[Collected data]
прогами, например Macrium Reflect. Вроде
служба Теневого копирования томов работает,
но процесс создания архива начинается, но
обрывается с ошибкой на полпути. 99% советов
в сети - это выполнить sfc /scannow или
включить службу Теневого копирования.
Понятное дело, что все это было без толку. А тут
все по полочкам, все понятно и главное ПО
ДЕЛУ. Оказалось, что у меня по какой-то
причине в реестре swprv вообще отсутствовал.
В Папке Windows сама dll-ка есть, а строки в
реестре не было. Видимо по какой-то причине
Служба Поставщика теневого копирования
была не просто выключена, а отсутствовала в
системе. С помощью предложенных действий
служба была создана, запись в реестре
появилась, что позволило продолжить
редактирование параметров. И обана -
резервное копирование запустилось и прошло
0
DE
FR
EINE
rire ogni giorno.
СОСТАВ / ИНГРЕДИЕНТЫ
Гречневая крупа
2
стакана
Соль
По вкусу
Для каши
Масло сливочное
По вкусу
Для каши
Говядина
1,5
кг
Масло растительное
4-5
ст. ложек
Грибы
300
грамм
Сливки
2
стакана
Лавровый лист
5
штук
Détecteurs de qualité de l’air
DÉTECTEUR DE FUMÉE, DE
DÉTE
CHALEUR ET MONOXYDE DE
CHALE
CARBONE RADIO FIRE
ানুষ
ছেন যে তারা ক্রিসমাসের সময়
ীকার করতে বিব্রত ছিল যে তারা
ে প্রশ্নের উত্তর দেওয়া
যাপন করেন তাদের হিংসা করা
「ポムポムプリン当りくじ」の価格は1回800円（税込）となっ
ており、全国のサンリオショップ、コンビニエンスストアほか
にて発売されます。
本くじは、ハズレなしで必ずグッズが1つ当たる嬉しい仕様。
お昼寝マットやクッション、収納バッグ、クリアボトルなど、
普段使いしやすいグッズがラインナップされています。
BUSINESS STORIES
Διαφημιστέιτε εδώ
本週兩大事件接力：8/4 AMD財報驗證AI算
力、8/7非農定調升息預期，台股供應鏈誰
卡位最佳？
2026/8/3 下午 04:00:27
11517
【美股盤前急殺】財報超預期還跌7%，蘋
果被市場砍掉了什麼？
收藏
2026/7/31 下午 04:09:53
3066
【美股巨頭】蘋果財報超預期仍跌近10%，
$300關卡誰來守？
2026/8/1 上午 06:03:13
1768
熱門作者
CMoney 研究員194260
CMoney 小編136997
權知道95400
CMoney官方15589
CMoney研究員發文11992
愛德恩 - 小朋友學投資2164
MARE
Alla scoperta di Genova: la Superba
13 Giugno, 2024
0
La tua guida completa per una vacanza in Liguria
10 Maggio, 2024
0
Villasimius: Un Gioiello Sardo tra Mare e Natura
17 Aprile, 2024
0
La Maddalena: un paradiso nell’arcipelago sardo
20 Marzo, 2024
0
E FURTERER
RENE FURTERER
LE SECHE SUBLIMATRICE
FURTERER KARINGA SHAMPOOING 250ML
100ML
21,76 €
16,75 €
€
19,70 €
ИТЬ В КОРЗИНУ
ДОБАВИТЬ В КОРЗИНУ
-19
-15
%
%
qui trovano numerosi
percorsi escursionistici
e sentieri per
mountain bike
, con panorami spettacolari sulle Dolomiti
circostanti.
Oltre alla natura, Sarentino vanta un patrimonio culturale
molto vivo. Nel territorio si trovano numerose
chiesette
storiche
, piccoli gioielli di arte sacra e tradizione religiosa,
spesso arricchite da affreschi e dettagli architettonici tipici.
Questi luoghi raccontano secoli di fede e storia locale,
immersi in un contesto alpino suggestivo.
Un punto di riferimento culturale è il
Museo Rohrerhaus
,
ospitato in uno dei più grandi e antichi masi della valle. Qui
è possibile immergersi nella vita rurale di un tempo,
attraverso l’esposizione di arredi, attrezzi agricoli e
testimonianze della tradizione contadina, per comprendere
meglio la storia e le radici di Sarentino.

What you have to do: When a line in the records above holds "storia", that line is to be reported.

Solution:
Questi luoghi raccontano secoli di fede e storia locale,
meglio la storia e le radici di Sarentino.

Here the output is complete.